Use the API, database fixtures, or internal test hooks to prepare data faster and with less fragility. Save the browser flow for what you actually need to validate.

Keep tests independent

Each test should own its setup and not assume a previous test already prepared the world correctly.

Keep CI environments stable

Pin versions, control viewport sizes, and avoid unnecessary runtime variation. If your CI runs in containers, make the container image part of the test contract.

Observe before optimizing

Collect failure data before changing the suite. Some instability comes from one or two high-churn pages rather than from Selenium itself.

When Selenium maintenance becomes the bottleneck

Selenium is flexible and widely supported, which is why it remains central to many browser automation stacks. But that flexibility comes with maintenance overhead. If a team spends a disproportionate amount of time fixing locators, adjusting waits, and reconciling browser differences, the cost of ownership can outweigh the value of the test coverage.

This is where some teams start evaluating alternatives. For example, Endtest is a relevant option for teams that want to reduce Selenium maintenance and locator fragility. Its self-healing approach is designed to recover from broken locators when the UI changes, which can lower the amount of manual upkeep required for changing interfaces.

Endtest also supports self-healing tests that detect when a locator no longer resolves, search for a better match in surrounding context, and keep the run moving. For teams that are tired of babysitting selectors, that can be a practical way to reduce red builds caused by superficial DOM changes.

That said, a platform switch is not the first fix for every flaky suite. If the main issue is poor synchronization, shared state, or unstable test data, a new tool will not magically solve it. The right question is whether your flakiness is mostly caused by test authoring style or by the economics of maintaining a large Selenium estate.

A decision framework for teams

If you are deciding whether to keep tuning Selenium or move to a different approach, use a simple checklist:

  • Are failures mostly caused by timing and poor waits?
  • Are locators changing often because the UI changes often?
  • Is the suite too expensive to maintain relative to its coverage value?
  • Do you need to support multiple browsers with the same framework?
  • Would a self-healing or low-code workflow reduce repetitive selector work?

If the answer to most of those questions is yes, it may be worth comparing your current setup with options designed to reduce maintenance.

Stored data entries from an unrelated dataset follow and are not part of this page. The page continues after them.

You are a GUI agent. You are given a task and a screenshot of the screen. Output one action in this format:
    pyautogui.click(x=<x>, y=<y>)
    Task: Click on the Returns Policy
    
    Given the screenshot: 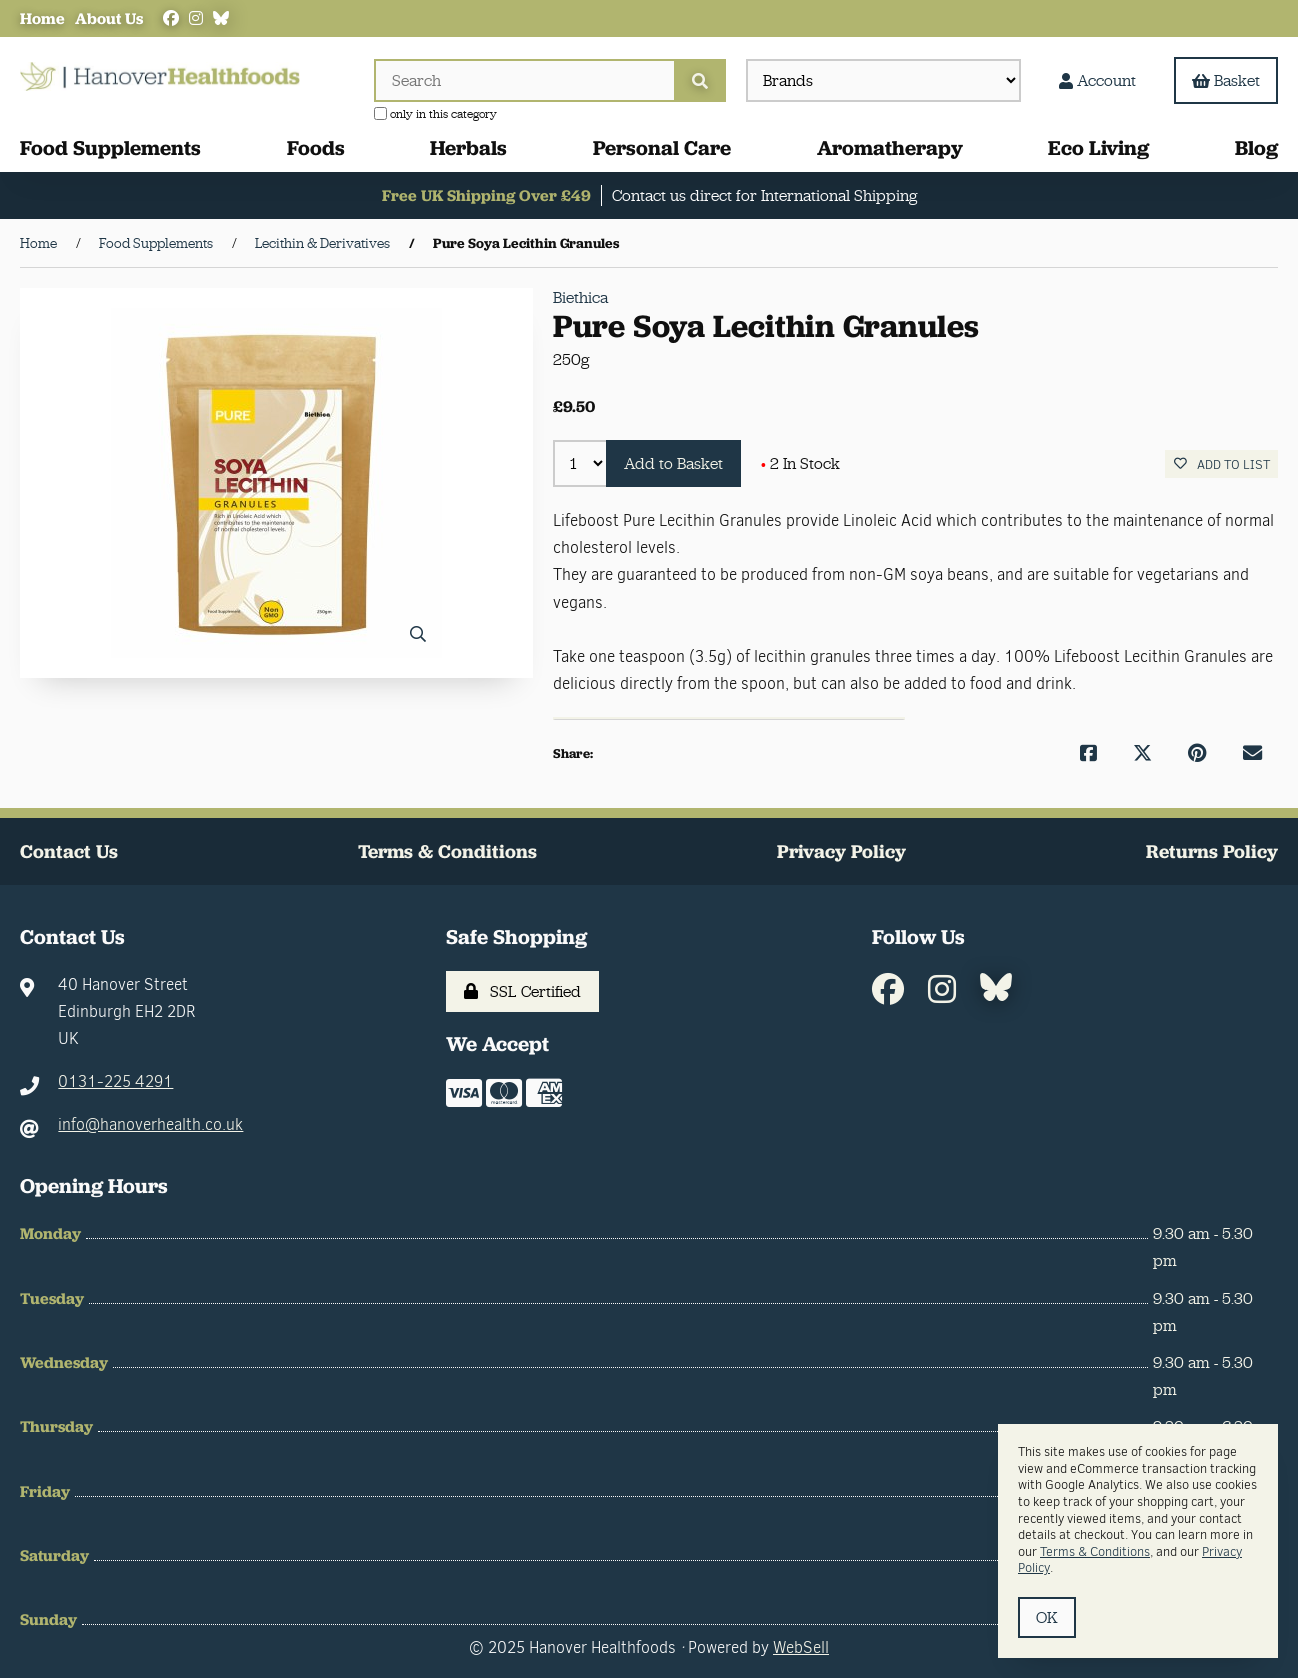 What is the action you would take?
    pyautogui.click(x=1212, y=851)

If you are just getting started, a migration path can also matter, and Endtest provides documentation for migrating from Selenium if you want to evaluate that route without rewriting everything manually.

A practical checklist for reducing flaky Selenium tests

Use this list as a review pass for your existing suite:

  • Replace fixed sleeps with explicit waits
  • Prefer stable selectors over deep CSS or XPath chains
  • Avoid shared test data and test order dependence
  • Standardize browser and driver versions in CI
  • Capture screenshots, logs, and DOM snapshots on failure
  • Use API setup where the UI is not the thing under test
  • Revisit high-churn pages first, not the whole suite at once
  • Investigate repeated retry-pass failures as real defects in the test design

The bottom line

Flaky Selenium tests are usually a symptom of one of a few concrete problems, timing assumptions, fragile locators, shared state, or environment drift. The fix is rarely to add more retries and hope the problem disappears. It is usually to make the test wait for meaningful conditions, interact with stable selectors, isolate its data, and run in a more controlled environment.

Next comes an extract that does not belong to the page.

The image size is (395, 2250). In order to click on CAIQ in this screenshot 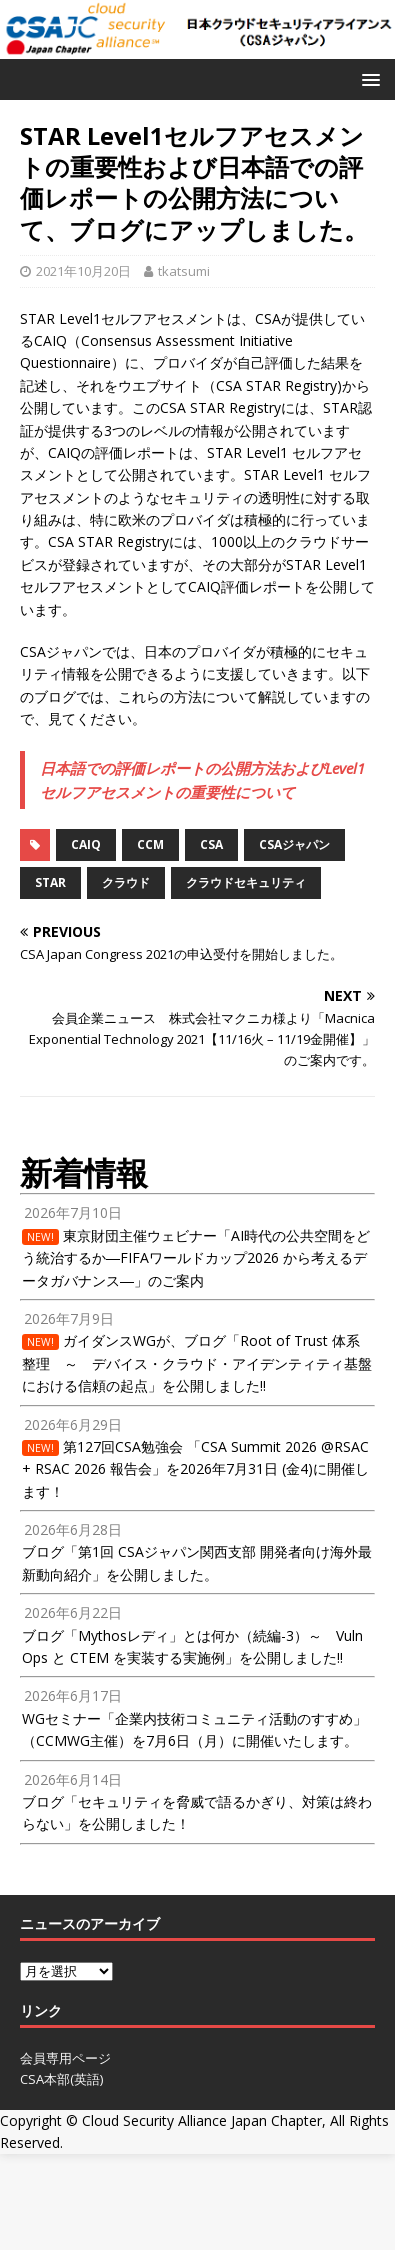 , I will do `click(86, 844)`.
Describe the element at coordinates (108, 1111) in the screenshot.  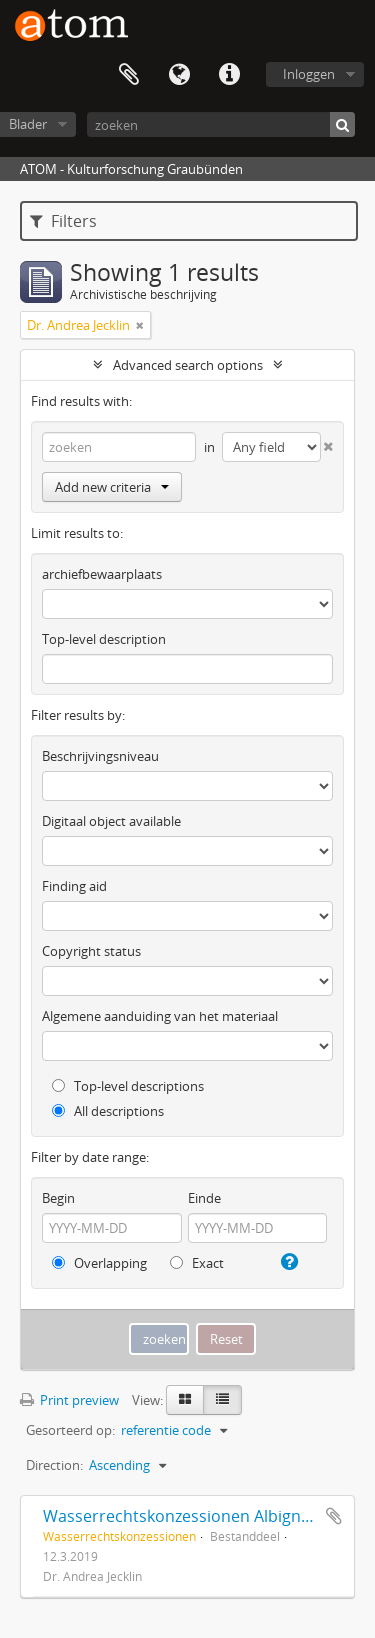 I see `All descriptions` at that location.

If your team can keep Selenium stable with a little discipline, that is often the best path because the ecosystem is mature and well understood. If maintenance keeps growing, especially around locator fragility and UI churn, it may be time to consider whether a lower-maintenance approach or a self-healing platform makes more sense for your workflow.

Either way, the goal is the same, tests that tell the truth quickly and consistently.